**WORK INSTRUCTION:**
In the data below, begin at the line with "We Chat: +86 13223111237" and stop after the line with "bekommen eine kleine Provision."; output those lines exactly and no pictures.

**INFORMATION GIVEN:**
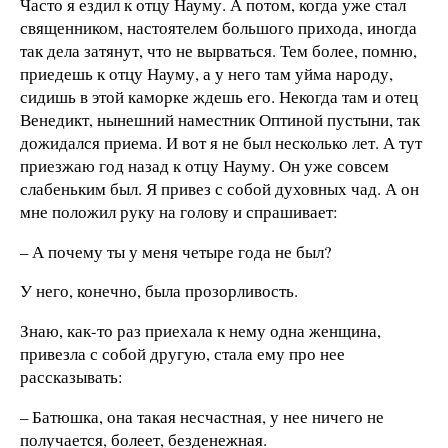
Часто я ездил к отцу Науму. А потом, когда уже стал
священником, настоятелем большого прихода, иногда
так дела затянут, что не вырваться. Тем более, помню,
приедешь к отцу Науму, а у него там уйма народу,
сидишь в этой каморке ждешь его. Некогда там и отец
Венедикт, нынешний наместник Оптиной пустыни, так
дожидался приема. И вот я не был несколько лет. А тут
приезжаю год назад к отцу Науму. Он уже совсем
слабеньким был. Я привез с собой духовных чад. А он
мне положил руку на голову и спрашивает:
– А почему ты у меня четыре года не был?
У него, конечно, была прозорливость.
Знаю, как-то раз приехала к нему одна женщина,
привезла с собой другую, стала ему про нее
рассказывать:
– Батюшка, она такая несчастная, у нее ничего не
получается, болеет, безденежная.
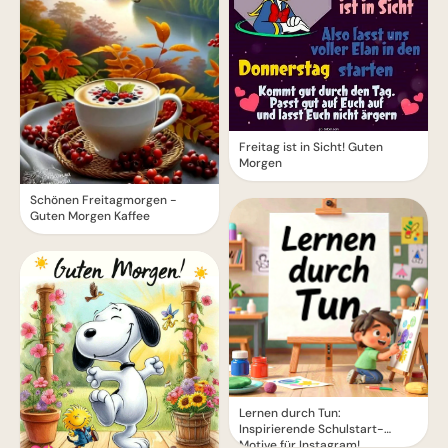
Freitag ist in Sicht! Guten
Morgen
Schönen Freitagmorgen -
Guten Morgen Kaffee
Lernen durch Tun:
Inspirierende Schulstart-
Motive für Instagram!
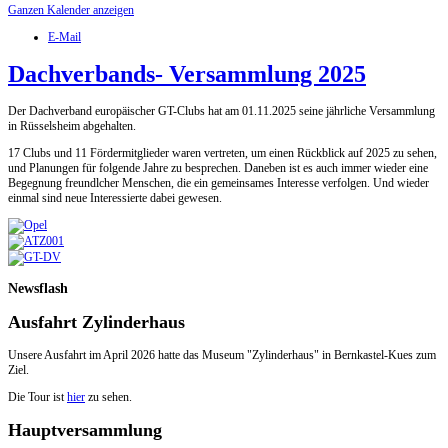
Ganzen Kalender anzeigen
E-Mail
Dachverbands- Versammlung 2025
Der Dachverband europäischer GT-Clubs hat am 01.11.2025 seine jährliche Versammlung
in Rüsselsheim abgehalten.
17 Clubs und 11 Fördermitglieder waren vertreten, um einen Rückblick auf 2025 zu sehen,
und Planungen für folgende Jahre zu besprechen. Daneben ist es auch immer wieder eine
Begegnung freundlcher Menschen, die ein gemeinsames Interesse verfolgen. Und wieder
einmal sind neue Interessierte dabei gewesen.
Newsflash
Ausfahrt Zylinderhaus
Unsere Ausfahrt im April 2026 hatte das Museum "Zylinderhaus" in Bernkastel-Kues zum
Ziel.
Die Tour ist
hier
zu sehen.
Hauptversammlung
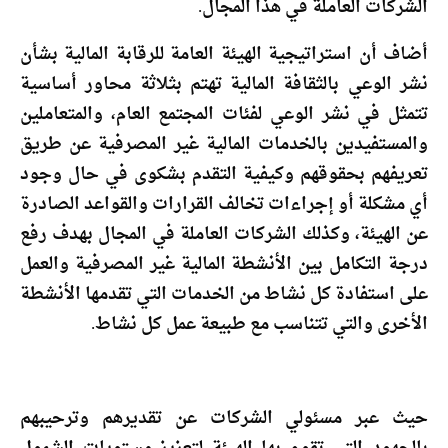
الشركات العاملة في هذا المجال.
أضاف أن استراتيجية الهيئة العامة للرقابة المالية بشأن
نشر الوعي بالثقافة المالية تهتم بثلاثة محاور أساسية
تتمثل في نشر الوعي لفئات المجتمع العام، والمتعاملين
والمستفيدين بالخدمات المالية غير المصرفية عن طريق
تعريفهم بحقوقهم وكيفية التقدم بشكوى في حال وجود
أي مشكلة أو إجراءات تخالف القرارات والقواعد الصادرة
عن الهيئة، وكذلك الشركات العاملة في المجال بهدف رفع
درجة التكامل بين الأنشطة المالية غير المصرفية والعمل
على استفادة كل نشاط من الخدمات التي تقدمها الأنشطة
الأخرى والتي تتناسب مع طبيعة عمل كل نشاط.
حيث عبر مسئولي الشركات عن تقديرهم وترحيبهم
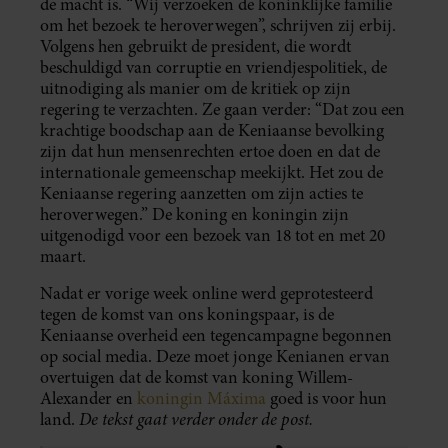
de macht is. “Wij verzoeken de koninklijke familie
om het bezoek te heroverwegen”, schrijven zij erbij.
Volgens hen gebruikt de president, die wordt
beschuldigd van corruptie en vriendjespolitiek, de
uitnodiging als manier om de kritiek op zijn
regering te verzachten. Ze gaan verder: “Dat zou een
krachtige boodschap aan de Keniaanse bevolking
zijn dat hun mensenrechten ertoe doen en dat de
internationale gemeenschap meekijkt. Het zou de
Keniaanse regering aanzetten om zijn acties te
heroverwegen.” De koning en koningin zijn
uitgenodigd voor een bezoek van 18 tot en met 20
maart.
Nadat er vorige week online werd geprotesteerd
tegen de komst van ons koningspaar, is de
Keniaanse overheid een tegencampagne begonnen
op social media. Deze moet jonge Kenianen ervan
overtuigen dat de komst van koning Willem-
Alexander en
koningin Máxima
goed is voor hun
De tekst gaat verder onder de post.
land.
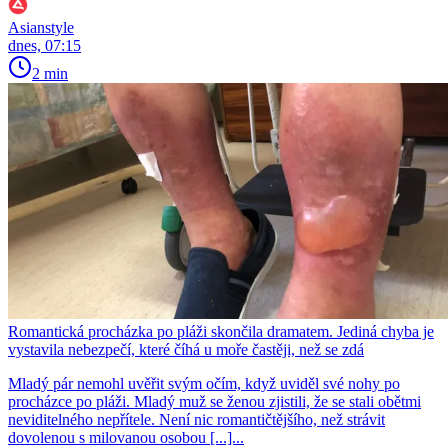
Asianstyle
dnes, 07:15
2 min
Romantická procházka po pláži skončila dramatem. Jediná chyba je
vystavila nebezpečí, které číhá u moře častěji, než se zdá
Mladý pár nemohl uvěřit svým očím, když uviděl své nohy po
procházce po pláži. Mladý muž se ženou zjistili, že se stali obětmi
neviditelného nepřítele. Není nic romantičtějšího, než strávit
dovolenou s milovanou osobou [...]...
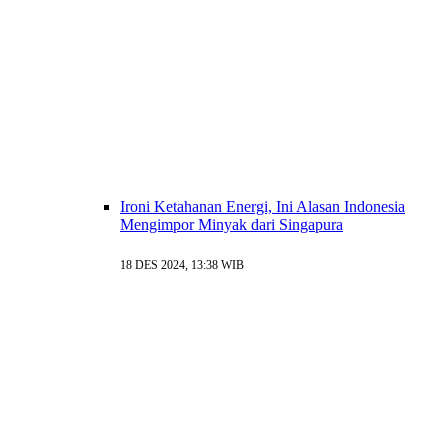
Ironi Ketahanan Energi, Ini Alasan Indonesia
Mengimpor Minyak dari Singapura
18 DES 2024, 13:38 WIB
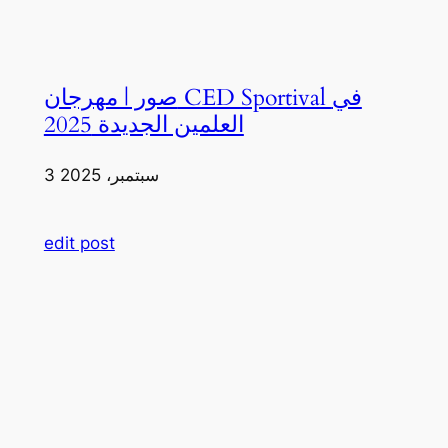
صور | مهرجان CED Sportival في
العلمين الجديدة 2025
3 سبتمبر، 2025
edit post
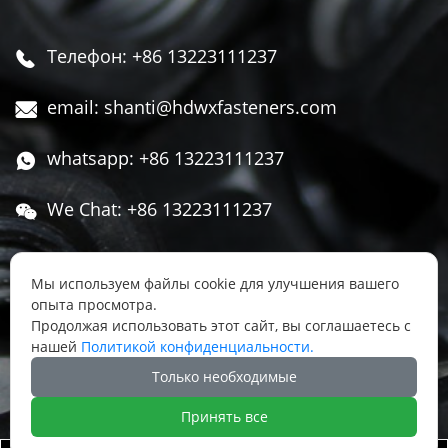
Телефон: +86 13223111237

email: shanti@hdwxfasteners.com

whatsapp: +86 13223111237

We Chat: +86 13223111237

Адрес: Северная часть Западной улицы,

Чжоуцунь, поселок Сису, район Юннянь,
Мы используем файлы cookie для улучшения вашего
опыта просмотра.
город Ханьдань, провинция Хэбэй, Китай
Продолжая использовать этот сайт, вы соглашаетесь с
нашей
Политикой конфиденциальности.




Только необходимые
Принять все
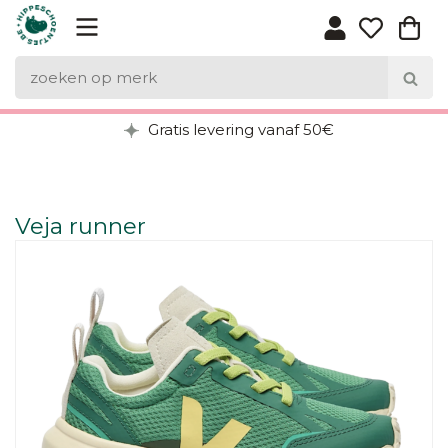
Gratis levering vanaf 50€
Veja runner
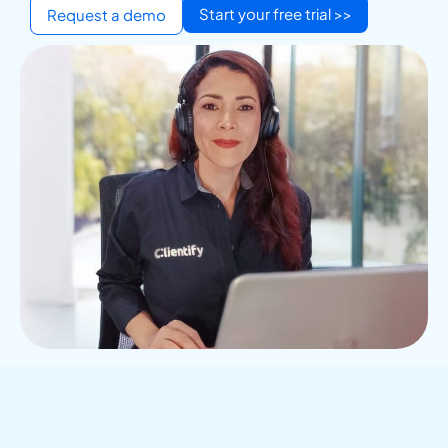
Start your free trial >>
Request a demo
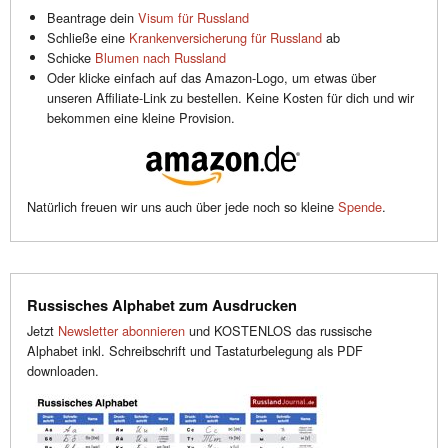
Beantrage dein
Visum für Russland
Schließe eine
Krankenversicherung für Russland
ab
Schicke
Blumen nach Russland
Oder klicke einfach auf das Amazon-Logo, um etwas über
unseren Affiliate-Link zu bestellen. Keine Kosten für dich und wir
bekommen eine kleine Provision.
Natürlich freuen wir uns auch über jede noch so kleine
Spende
.
Russisches Alphabet zum Ausdrucken
Jetzt
Newsletter abonnieren
und KOSTENLOS das russische
Alphabet inkl. Schreibschrift und Tastaturbelegung als PDF
downloaden.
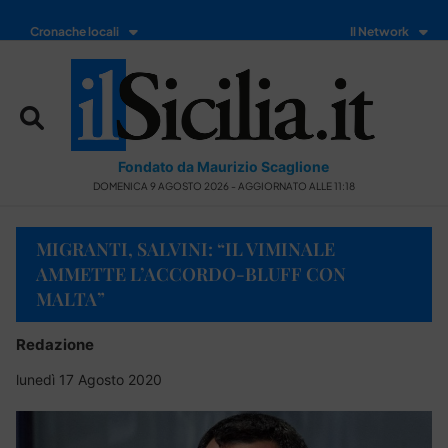
Cronache locali
Il Network
Fondato da Maurizio Scaglione
DOMENICA 9 AGOSTO 2026 - AGGIORNATO ALLE 11:18
MIGRANTI, SALVINI: “IL VIMINALE
AMMETTE L’ACCORDO-BLUFF CON
MALTA”
Redazione
lunedì 17 Agosto 2020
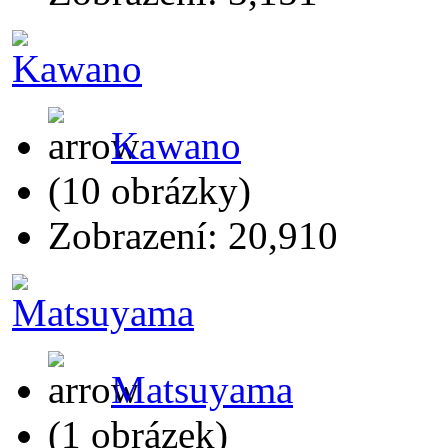
Kawano
(10 obrázky)
Zobrazení: 20,910
Matsuyama
(1 obrázek)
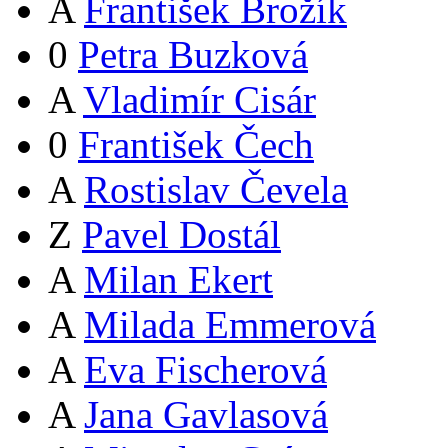
A
František Brožík
0
Petra Buzková
A
Vladimír Cisár
0
František Čech
A
Rostislav Čevela
Z
Pavel Dostál
A
Milan Ekert
A
Milada Emmerová
A
Eva Fischerová
A
Jana Gavlasová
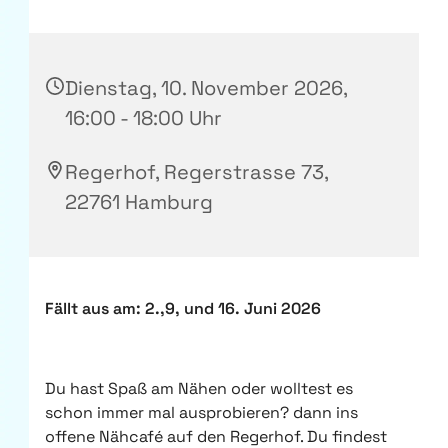
Dienstag, 10. November 2026,
16:00 - 18:00 Uhr
Regerhof, Regerstrasse 73,
22761 Hamburg
Fällt aus am: 2.,9, und 16. Juni 2026
Du hast Spaß am Nähen oder wolltest es
schon immer mal ausprobieren? dann ins
offene Nähcafé auf den Regerhof. Du findest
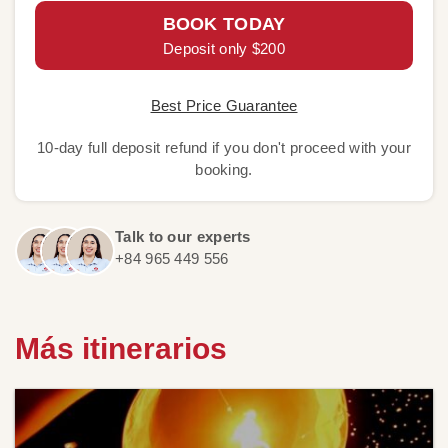
BOOK TODAY
Deposit only $200
Best Price Guarantee
10-day full deposit refund if you don't proceed with your
booking.
Talk to our experts
+84 965 449 556
Más itinerarios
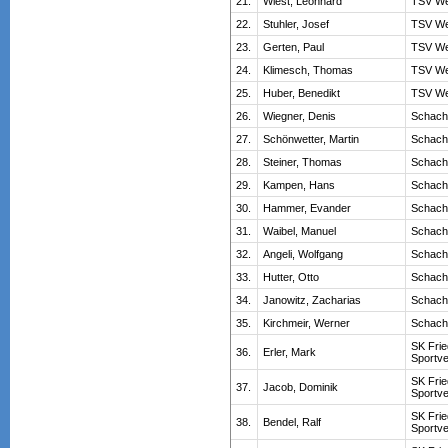
21.
Wiest, Leonhard
TSV We
22.
Stuhler, Josef
TSV We
23.
Gerten, Paul
TSV We
24.
Klimesch, Thomas
TSV We
25.
Huber, Benedikt
TSV We
26.
Wiegner, Denis
Schach
27.
Schönwetter, Martin
Schach
28.
Steiner, Thomas
Schach
29.
Kampen, Hans
Schach
30.
Hammer, Evander
Schach
31.
Waibel, Manuel
Schach
32.
Angeli, Wolfgang
Schach
33.
Hutter, Otto
Schach
34.
Janowitz, Zacharias
Schach
35.
Kirchmeir, Werner
Schach
SK Frie
36.
Erler, Mark
Sportve
SK Frie
37.
Jacob, Dominik
Sportve
SK Frie
38.
Bendel, Ralf
Sportve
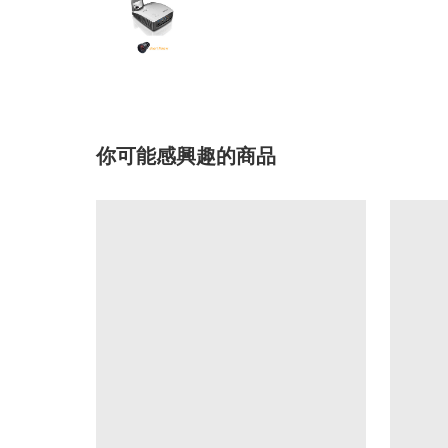
你可能感興趣的商品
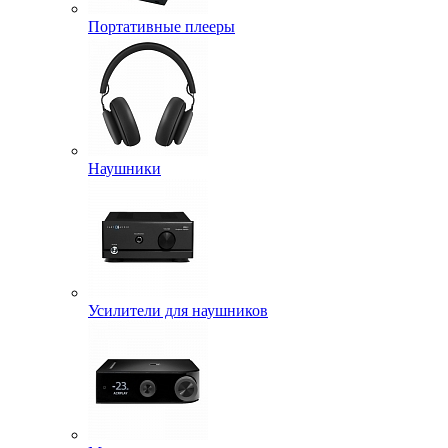
Портативные плееры
Наушники
Усилители для наушников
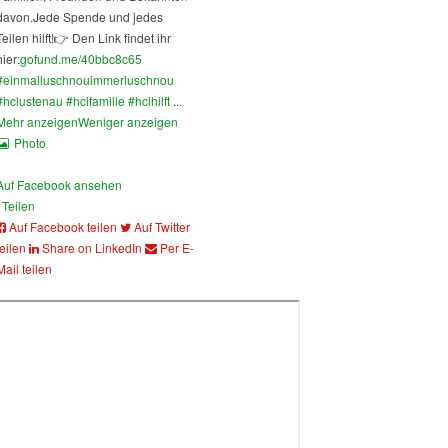
davon.
Jede Spende und jedes
Teilen hilft!
👉 Den Link findet ihr
hier:
gofund.me/40bbc8c65
#einmalluschnouimmerluschnou
#hclustenau
#hclfamilie
#hclhilft
...
Mehr anzeigen
Weniger anzeigen
Photo
Auf Facebook ansehen
Teilen
Auf Facebook teilen
Auf Twitter
teilen
Share on LinkedIn
Per E-
Mail teilen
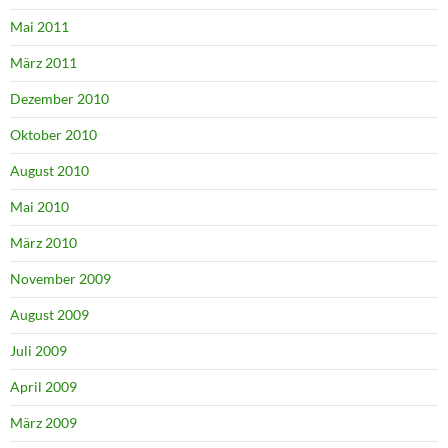
Mai 2011
März 2011
Dezember 2010
Oktober 2010
August 2010
Mai 2010
März 2010
November 2009
August 2009
Juli 2009
April 2009
März 2009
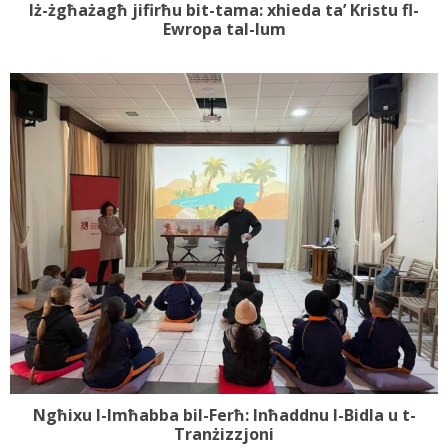
Iż-żgħażagħ jifirħu bit-tama: xhieda ta’ Kristu fl-
Ewropa tal-lum
Ngħixu l-Imħabba bil-Ferħ: Inħaddnu l-Bidla u t-
Tranżizzjoni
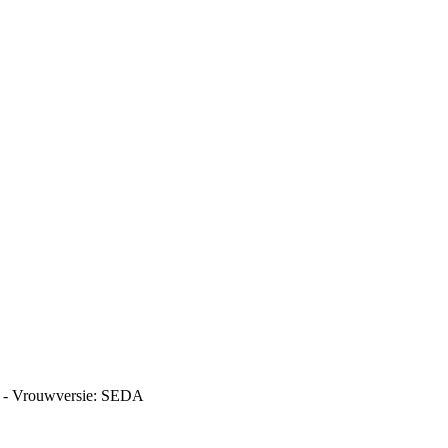
AT - Vrouwversie: SEDA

**RESULT BELOW:**
We Chat: +86 13223111237

Адрес: Северная часть Западной улицы,

Чжоуцунь, поселок Сису, район Юннянь,
Мы используем файлы cookie для улучшения вашего
опыта просмотра.
город Ханьдань, провинция Хэбэй, Китай
Продолжая использовать этот сайт, вы соглашаетесь с
нашей
Политикой конфиденциальности.




Только необходимые
Принять все
Gratis levering vanaf 50€
Veja runner
Start your free trial >>
Request a demo
Beantrage dein
Visum für Russland
Schließe eine
Krankenversicherung für Russland
ab
Schicke
Blumen nach Russland
Oder klicke einfach auf das Amazon-Logo, um etwas über
unseren Affiliate-Link zu bestellen. Keine Kosten für dich und wir
bekommen eine kleine Provision.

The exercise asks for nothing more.